However, the manufacturing and assembling processes used in conventional plate heat exchangers are complicated, and the heat transfer plate is deformed and easily corroded due to high pressure and high heat.

SUMMARY OF THE INVENTION The present invention has been made in order to solve the above-mentioned problems, and it is an object of the present invention to provide a method of manufacturing a heat transfer plate of a block type plate heat exchanger which is simple in manufacturing and assembling process and excellent in productivity, and in which the heat transfer plate is not deformed and corroded due to high pressure and high heat .

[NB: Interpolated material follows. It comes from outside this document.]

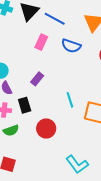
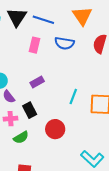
purple rectangle: (37, 79) -> (37, 82), turned 32
cyan line: (70, 100) -> (73, 97), turned 49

A plurality of heat transfer plates stacked on top of a head and a lower base of the upper portion of the present invention and between a head and a base of the upper portion of the upper portion of the present invention, and side plates provided on slopes of the heat transfer plates, A method for manufacturing a heat transfer plate of a block type plate heat exchanger in which a fluid is passed and heat exchanged, characterized in that the heat transfer plate has a forming step of forming irregularities on the upper and lower surfaces, a trimming step of cutting the edge of the heat transfer plate formed by the forming step, And a bending process for bending the edge of the heat transfer plate produced by the trimming process at an inclined angle.

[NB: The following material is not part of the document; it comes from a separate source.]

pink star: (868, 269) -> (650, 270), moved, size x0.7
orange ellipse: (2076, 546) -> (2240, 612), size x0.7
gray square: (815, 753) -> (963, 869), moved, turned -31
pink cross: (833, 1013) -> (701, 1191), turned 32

As described above, the heat transfer plate of the block type heat exchanger of the present invention has a remarkable effect such that the manufacturing and assembling process is simple and the productivity is excellent, and the heat transfer plate is not easily deformed and corroded due to high pressure and high heat.

1 is an exploded schematic view of a conventional plate heat exchanger;
2 is a photograph of a manufacturing process of a heat transfer plate installed in a block type plate heat exchanger of the present invention.
3 is an external perspective view of a block type plate heat exchanger of the present invention.
4 is a plan view of a block type plate heat exchanger of the present invention.
5 is an internal perspective view of the block type plate heat exchanger of the present invention with one side removed.
6 is a partial perspective view showing the upper side of the block type plate heat exchanger of the present invention.
7 is a partial perspective view showing a lower side of the block type plate heat exchanger of the present invention.
8 is a perspective view of a heat plate block installed in a block type plate type heat exchanger of the present invention.
9 is a partial perspective view showing a rattle plate and a baffle installed in a block type plate heat exchanger according to the present invention.
10 is a Baffle photograph installed in a block type plate heat exchanger of the present invention.
11 is a photograph of a literal plate installed in a block type plate heat exchanger of the present invention.
12 is a view showing a state in which a heat transfer plate installed in a block type heat exchanger of the present invention is coupled with a heat transfer plate installed in a conventional plate heat exchanger.
Fig. 13 is a comparative view of a corner portion of a heat plate block of a block type plate heat exchanger of the present invention and a corner portion of a heat plate coupled to a conventional plate heat exchanger. Fig.
FIG. 14 is a comparative view comparing the combination of the heat plate block and the corner lining provided in the block type heat exchanger of the present invention and the combination of the heat transfer plate and the edge lining provided in the conventional plate heat exchanger.
Fig. 15 is a manufacturing process diagram of a block type plate heat exchanger according to the present invention. Fig.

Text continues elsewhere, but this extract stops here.